**TO DO**:
Exactly reproduce the line that contains "termes (279, 966)" and all lines after it in the entries below, through the very last line.

**DATA TO USE**:

——————

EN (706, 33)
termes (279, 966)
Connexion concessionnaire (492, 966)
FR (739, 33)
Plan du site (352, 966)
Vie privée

——————

**RESPONSE BELOW**:
termes (279, 966)
Connexion concessionnaire (492, 966)
FR (739, 33)
Plan du site (352, 966)
Vie privée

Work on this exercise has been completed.